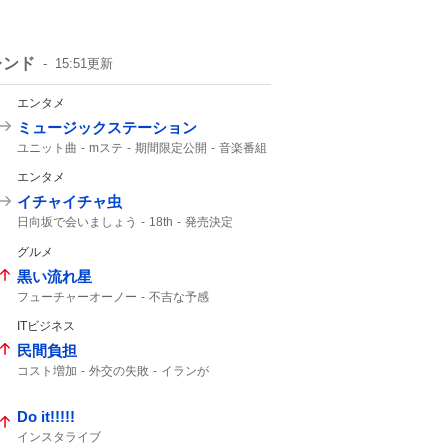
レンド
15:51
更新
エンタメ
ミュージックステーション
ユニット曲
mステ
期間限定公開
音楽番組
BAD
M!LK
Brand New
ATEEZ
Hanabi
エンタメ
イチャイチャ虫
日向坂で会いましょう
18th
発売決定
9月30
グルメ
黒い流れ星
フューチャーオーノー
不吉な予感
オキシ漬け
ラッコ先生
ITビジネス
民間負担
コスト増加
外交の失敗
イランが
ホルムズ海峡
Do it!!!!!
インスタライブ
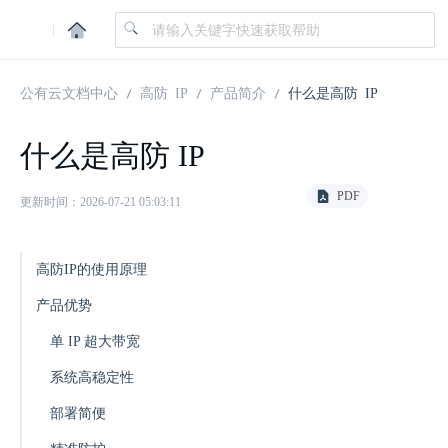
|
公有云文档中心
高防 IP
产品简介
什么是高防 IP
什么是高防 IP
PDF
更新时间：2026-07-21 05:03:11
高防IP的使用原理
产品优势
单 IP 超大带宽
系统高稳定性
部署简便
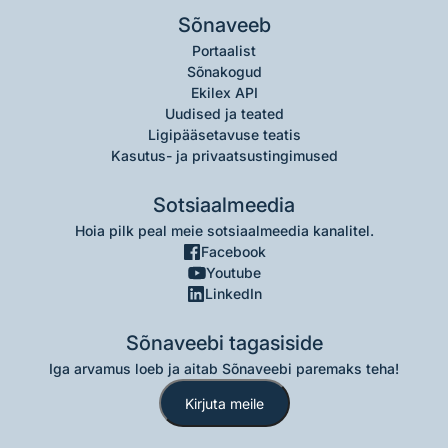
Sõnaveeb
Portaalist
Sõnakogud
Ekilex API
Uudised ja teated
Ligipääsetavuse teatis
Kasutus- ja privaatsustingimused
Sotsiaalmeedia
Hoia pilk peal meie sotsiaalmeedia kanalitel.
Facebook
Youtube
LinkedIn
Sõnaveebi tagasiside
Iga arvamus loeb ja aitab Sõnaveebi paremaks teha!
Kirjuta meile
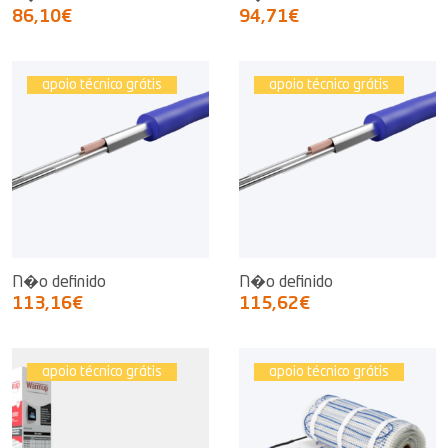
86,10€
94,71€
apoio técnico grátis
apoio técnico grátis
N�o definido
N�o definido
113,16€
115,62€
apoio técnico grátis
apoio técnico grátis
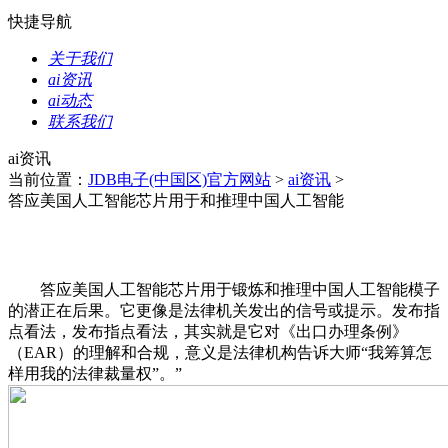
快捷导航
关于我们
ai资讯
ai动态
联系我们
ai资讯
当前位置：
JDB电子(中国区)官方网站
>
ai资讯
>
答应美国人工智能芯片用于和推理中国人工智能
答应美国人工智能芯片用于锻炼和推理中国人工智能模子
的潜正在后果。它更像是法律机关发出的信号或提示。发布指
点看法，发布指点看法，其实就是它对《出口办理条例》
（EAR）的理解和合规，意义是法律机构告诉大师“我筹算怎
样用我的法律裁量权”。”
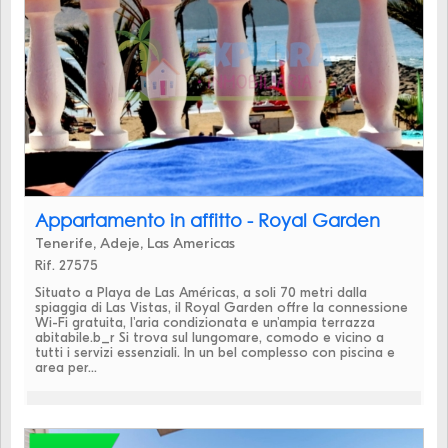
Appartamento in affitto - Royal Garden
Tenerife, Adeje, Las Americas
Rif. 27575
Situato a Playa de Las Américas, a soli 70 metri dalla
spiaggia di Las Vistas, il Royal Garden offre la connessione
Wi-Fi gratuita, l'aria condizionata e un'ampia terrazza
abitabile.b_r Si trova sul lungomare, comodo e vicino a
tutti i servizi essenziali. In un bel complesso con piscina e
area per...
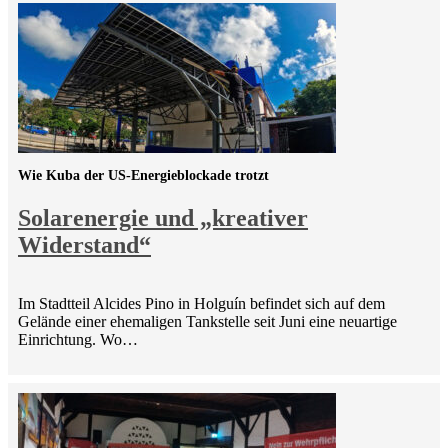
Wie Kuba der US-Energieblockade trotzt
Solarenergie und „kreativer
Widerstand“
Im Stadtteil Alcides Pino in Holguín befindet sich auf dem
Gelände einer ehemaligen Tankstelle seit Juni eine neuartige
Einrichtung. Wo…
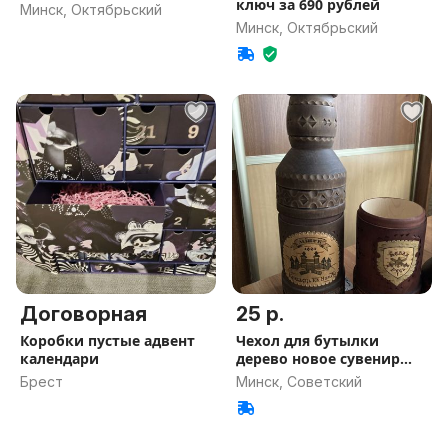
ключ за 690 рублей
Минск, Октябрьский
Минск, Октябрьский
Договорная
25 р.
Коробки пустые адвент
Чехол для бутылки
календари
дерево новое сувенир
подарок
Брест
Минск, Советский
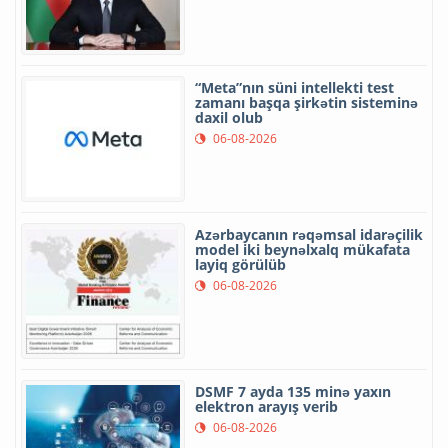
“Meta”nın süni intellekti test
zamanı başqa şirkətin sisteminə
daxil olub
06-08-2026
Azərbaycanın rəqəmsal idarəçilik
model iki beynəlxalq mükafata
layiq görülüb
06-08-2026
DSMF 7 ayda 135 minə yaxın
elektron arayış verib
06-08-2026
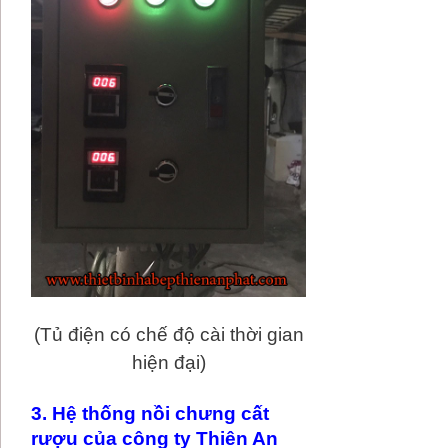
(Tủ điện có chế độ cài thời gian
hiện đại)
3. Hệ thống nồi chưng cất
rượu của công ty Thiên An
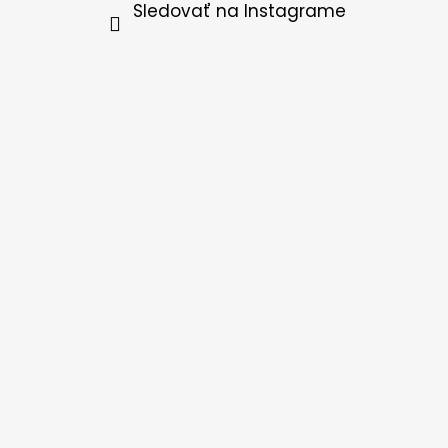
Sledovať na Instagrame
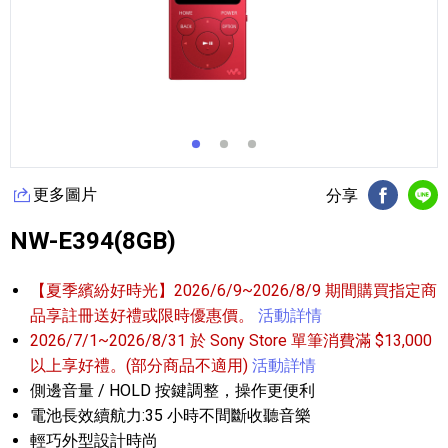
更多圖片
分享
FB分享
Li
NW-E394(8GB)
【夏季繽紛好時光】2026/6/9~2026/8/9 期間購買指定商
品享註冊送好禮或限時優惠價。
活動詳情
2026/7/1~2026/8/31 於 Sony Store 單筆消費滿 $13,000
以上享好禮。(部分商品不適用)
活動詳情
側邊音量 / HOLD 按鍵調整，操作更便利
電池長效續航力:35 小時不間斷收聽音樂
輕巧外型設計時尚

* * *

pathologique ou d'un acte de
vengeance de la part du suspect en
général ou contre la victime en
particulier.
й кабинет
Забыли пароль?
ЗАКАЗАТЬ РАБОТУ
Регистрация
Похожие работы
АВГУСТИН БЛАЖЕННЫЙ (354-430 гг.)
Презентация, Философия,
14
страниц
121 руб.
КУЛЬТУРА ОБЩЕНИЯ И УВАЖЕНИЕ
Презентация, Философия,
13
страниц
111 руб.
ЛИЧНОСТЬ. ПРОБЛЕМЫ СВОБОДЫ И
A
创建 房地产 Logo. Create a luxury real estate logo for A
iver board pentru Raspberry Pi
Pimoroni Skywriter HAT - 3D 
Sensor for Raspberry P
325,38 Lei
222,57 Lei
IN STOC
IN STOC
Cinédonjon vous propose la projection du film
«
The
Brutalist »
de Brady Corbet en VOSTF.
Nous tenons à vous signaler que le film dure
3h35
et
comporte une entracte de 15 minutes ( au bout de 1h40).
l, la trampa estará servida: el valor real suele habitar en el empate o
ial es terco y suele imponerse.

* * *

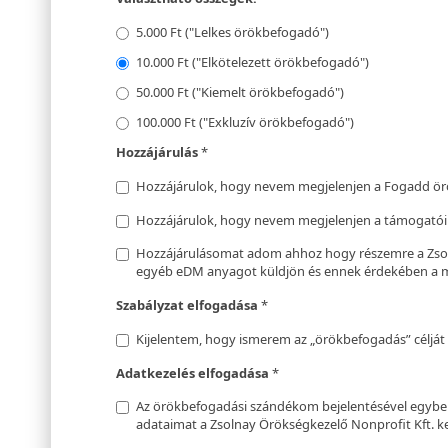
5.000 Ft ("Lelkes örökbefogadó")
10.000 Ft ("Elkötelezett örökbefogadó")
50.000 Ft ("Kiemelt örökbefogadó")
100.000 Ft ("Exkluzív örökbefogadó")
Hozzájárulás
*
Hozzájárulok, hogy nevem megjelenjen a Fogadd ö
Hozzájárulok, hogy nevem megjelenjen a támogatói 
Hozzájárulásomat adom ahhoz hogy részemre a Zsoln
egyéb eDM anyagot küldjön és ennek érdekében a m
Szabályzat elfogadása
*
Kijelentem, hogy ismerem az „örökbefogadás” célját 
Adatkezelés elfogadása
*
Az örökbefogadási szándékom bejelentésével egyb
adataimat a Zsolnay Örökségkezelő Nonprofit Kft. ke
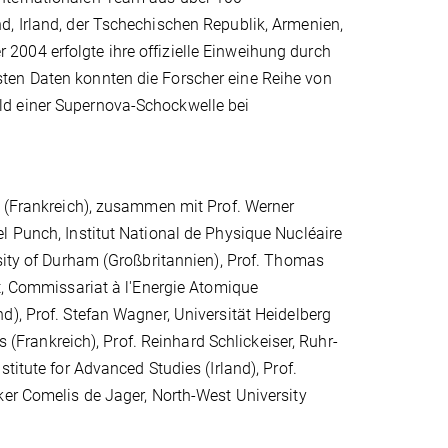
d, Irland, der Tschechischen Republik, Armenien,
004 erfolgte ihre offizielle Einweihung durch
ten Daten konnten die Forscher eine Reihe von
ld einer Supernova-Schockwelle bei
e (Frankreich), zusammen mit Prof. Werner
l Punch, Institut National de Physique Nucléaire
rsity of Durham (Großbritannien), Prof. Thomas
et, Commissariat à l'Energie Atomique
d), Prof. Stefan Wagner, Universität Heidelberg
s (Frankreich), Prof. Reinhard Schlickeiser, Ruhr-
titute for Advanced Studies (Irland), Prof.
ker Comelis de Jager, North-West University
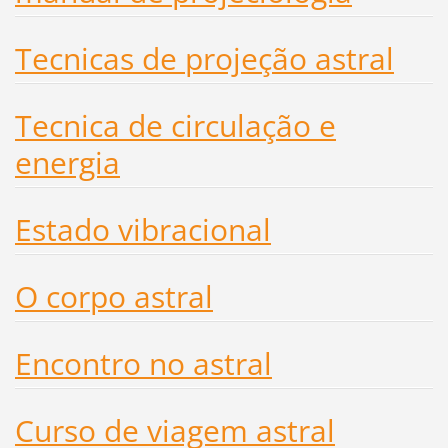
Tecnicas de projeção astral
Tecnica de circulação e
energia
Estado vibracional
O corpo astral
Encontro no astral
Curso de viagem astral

* * *

Across the data, how many lines contain the string "elfogadása"? Only the number is wanted.

2